> [Material for the task]:

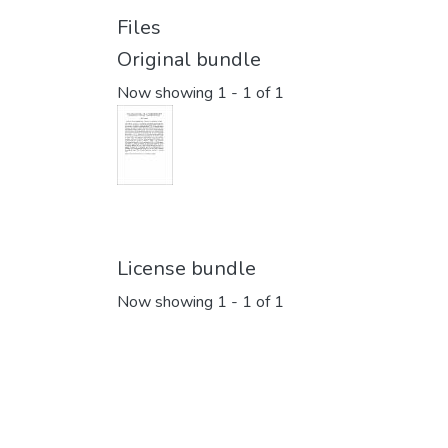
Files
Original bundle
Now showing
1 - 1 of 1
License bundle
Now showing
1 - 1 of 1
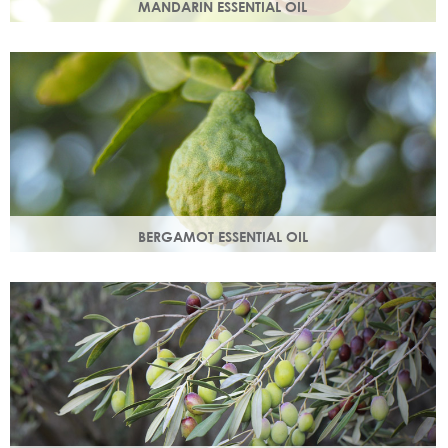
MANDARIN ESSENTIAL OIL
Expressed from the rind of the mandarin fruit. With an
uplifting, sweet, comforting scent it helps brighten your
skin.
BERGAMOT ESSENTIAL OIL
Commonly used as a cleansing oil that naturally removes
impurities while helping to restore balance to your skin.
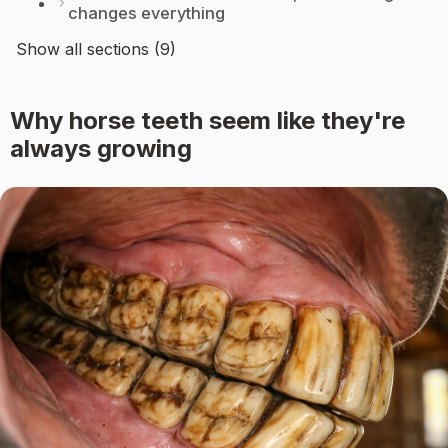
changes everything
Show all sections (9)
Why horse teeth seem like they're
always growing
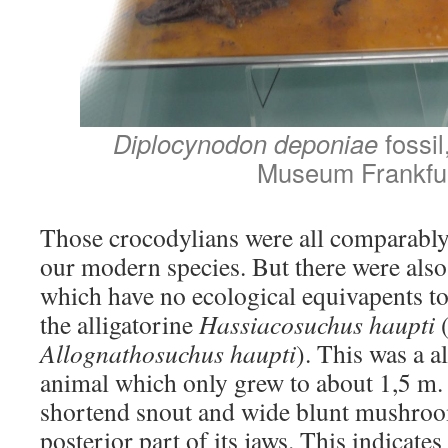
Diplocynodon deponiae
fossi
Museum Frankfu
Those crocodylians were all comparably
our modern species. But there were also
which have no ecological equivapents t
the alligatorine
Hassiacosuchus haupti
(
Allognathosuchus haupti
). This was a a
animal which only grew to about 1,5 m. 
shortend snout and wide blunt mushroo
posterior part of its jaws. This indicates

> [Your task]: Write out each line of the data above exactly, starting at the top and finishing with the line containing "BERGAMOT ESSENTIAL OIL"; omit the pictures.

> [Result for this exercise]:
Files
Original bundle
Now showing
1 - 1 of 1
License bundle
Now showing
1 - 1 of 1
MANDARIN ESSENTIAL OIL
Expressed from the rind of the mandarin fruit. With an
uplifting, sweet, comforting scent it helps brighten your
skin.
BERGAMOT ESSENTIAL OIL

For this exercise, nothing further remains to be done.